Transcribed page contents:
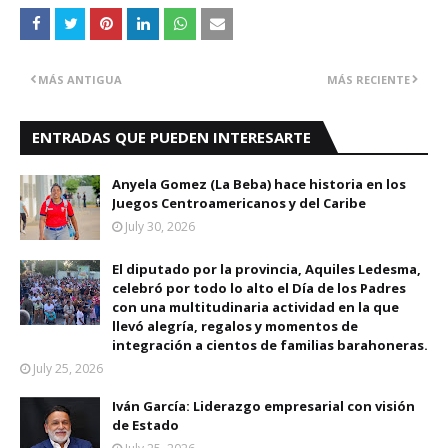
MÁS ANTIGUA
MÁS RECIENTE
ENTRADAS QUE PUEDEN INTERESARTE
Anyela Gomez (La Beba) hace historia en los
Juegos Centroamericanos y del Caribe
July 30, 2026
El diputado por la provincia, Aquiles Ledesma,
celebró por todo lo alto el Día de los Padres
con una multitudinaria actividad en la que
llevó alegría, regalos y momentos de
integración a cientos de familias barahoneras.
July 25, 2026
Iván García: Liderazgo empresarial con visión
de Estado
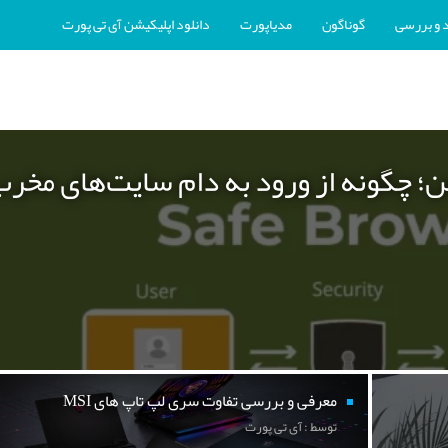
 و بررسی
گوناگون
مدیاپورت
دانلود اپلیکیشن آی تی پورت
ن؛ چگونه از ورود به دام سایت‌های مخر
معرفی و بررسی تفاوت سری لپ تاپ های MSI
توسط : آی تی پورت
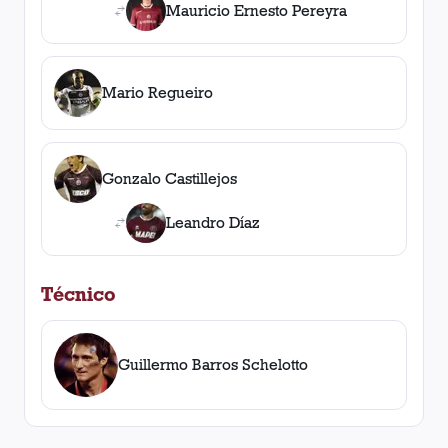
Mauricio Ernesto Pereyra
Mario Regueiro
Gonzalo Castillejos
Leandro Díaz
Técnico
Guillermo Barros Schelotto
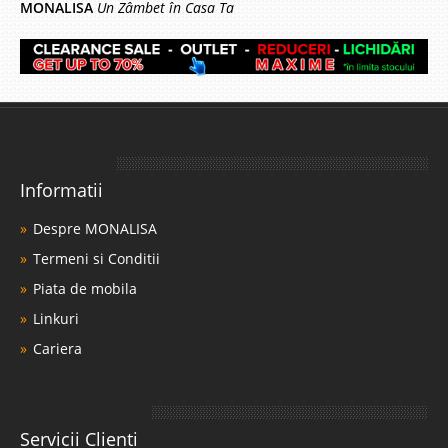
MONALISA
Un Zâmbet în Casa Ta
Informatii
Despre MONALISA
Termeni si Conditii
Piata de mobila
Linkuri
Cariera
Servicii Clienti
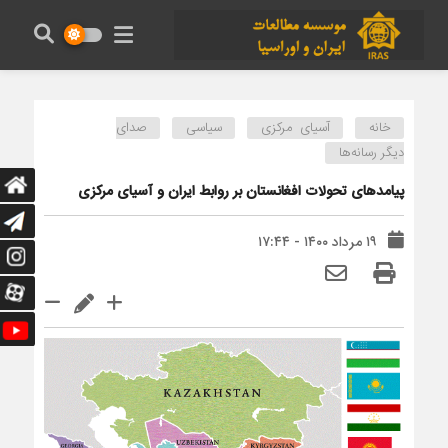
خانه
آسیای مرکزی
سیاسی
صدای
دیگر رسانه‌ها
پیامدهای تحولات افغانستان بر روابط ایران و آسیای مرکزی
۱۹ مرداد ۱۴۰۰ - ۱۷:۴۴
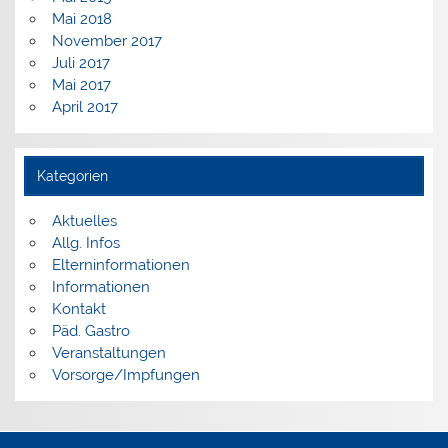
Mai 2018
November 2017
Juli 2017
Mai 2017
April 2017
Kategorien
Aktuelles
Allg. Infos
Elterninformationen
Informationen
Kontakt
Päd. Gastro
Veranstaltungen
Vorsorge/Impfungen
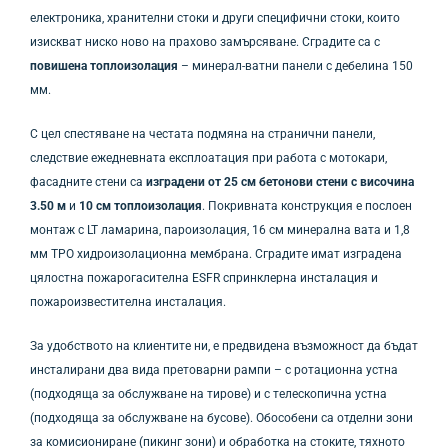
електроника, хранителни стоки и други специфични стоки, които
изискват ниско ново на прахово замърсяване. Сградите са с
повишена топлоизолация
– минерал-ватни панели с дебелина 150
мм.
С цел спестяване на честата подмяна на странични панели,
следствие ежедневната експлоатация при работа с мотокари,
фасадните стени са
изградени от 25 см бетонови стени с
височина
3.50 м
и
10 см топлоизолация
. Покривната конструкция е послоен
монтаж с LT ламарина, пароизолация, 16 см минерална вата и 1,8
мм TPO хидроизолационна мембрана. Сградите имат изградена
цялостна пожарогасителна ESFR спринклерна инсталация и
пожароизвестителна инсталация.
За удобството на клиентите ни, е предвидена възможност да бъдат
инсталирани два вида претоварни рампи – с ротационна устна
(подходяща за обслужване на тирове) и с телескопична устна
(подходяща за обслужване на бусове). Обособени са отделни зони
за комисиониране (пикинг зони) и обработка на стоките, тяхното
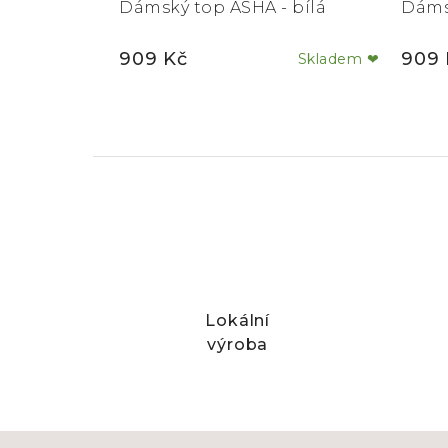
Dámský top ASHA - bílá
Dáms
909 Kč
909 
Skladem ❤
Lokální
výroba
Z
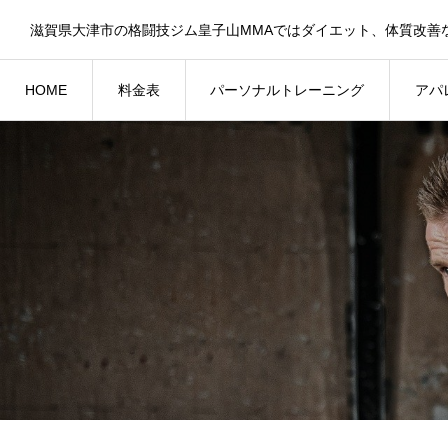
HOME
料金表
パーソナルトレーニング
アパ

EXERCISE GOAL
Leave images out of the retyped records; keep all else exact.

RESPONSE BELOW
MÁS ANTIGUA
MÁS RECIENTE
ENTRADAS QUE PUEDEN INTERESARTE
Anyela Gomez (La Beba) hace historia en los
Juegos Centroamericanos y del Caribe
July 30, 2026
El diputado por la provincia, Aquiles Ledesma,
celebró por todo lo alto el Día de los Padres
con una multitudinaria actividad en la que
llevó alegría, regalos y momentos de
integración a cientos de familias barahoneras.
July 25, 2026
Iván García: Liderazgo empresarial con visión
de Estado
 و بررسی
گوناگون
مدیاپورت
دانلود اپلیکیشن آی تی پورت
ن؛ چگونه از ورود به دام سایت‌های مخر
معرفی و بررسی تفاوت سری لپ تاپ های MSI
توسط : آی تی پورت
Mauricio Ernesto Pereyra
Mario Regueiro
Gonzalo Castillejos
Leandro Díaz
Técnico
Guillermo Barros Schelotto
MONALISA
Un Zâmbet în Casa Ta
Informatii
Despre MONALISA
Termeni si Conditii
Piata de mobila
Linkuri
Cariera
Servicii Clienti
خانه
آسیای مرکزی
سیاسی
صدای
دیگر رسانه‌ها
پیامدهای تحولات افغانستان بر روابط ایران و آسیای مرکزی
۱۹ مرداد ۱۴۰۰ - ۱۷:۴۴
Mai 2018
November 2017
Juli 2017
Mai 2017
April 2017
Kategorien
Aktuelles
Allg. Infos
Elterninformationen
Informationen
Kontakt
Päd. Gastro
Veranstaltungen
Vorsorge/Impfungen
електроника, хранителни стоки и други специфични стоки, които
изискват ниско ново на прахово замърсяване. Сградите са с
повишена топлоизолация
– минерал-ватни панели с дебелина 150
мм.
С цел спестяване на честата подмяна на странични панели,
следствие ежедневната експлоатация при работа с мотокари,
фасадните стени са
изградени от 25 см бетонови стени с
височина
3.50 м
и
10 см топлоизолация
. Покривната конструкция е послоен
монтаж с LT ламарина, пароизолация, 16 см минерална вата и 1,8
мм TPO хидроизолационна мембрана. Сградите имат изградена
цялостна пожарогасителна ESFR спринклерна инсталация и
пожароизвестителна инсталация.
За удобството на клиентите ни, е предвидена възможност да бъдат
инсталирани два вида претоварни рампи – с ротационна устна
(подходяща за обслужване на тирове) и с телескопична устна
(подходяща за обслужване на бусове). Обособени са отделни зони
за комисиониране (пикинг зони) и обработка на стоките, тяхното
Dámský top ASHA - bílá
Dáms
909 Kč
909 
Skladem ❤
Lokální
výroba
Z
HOME
料金表
パーソナルトレーニング
アパ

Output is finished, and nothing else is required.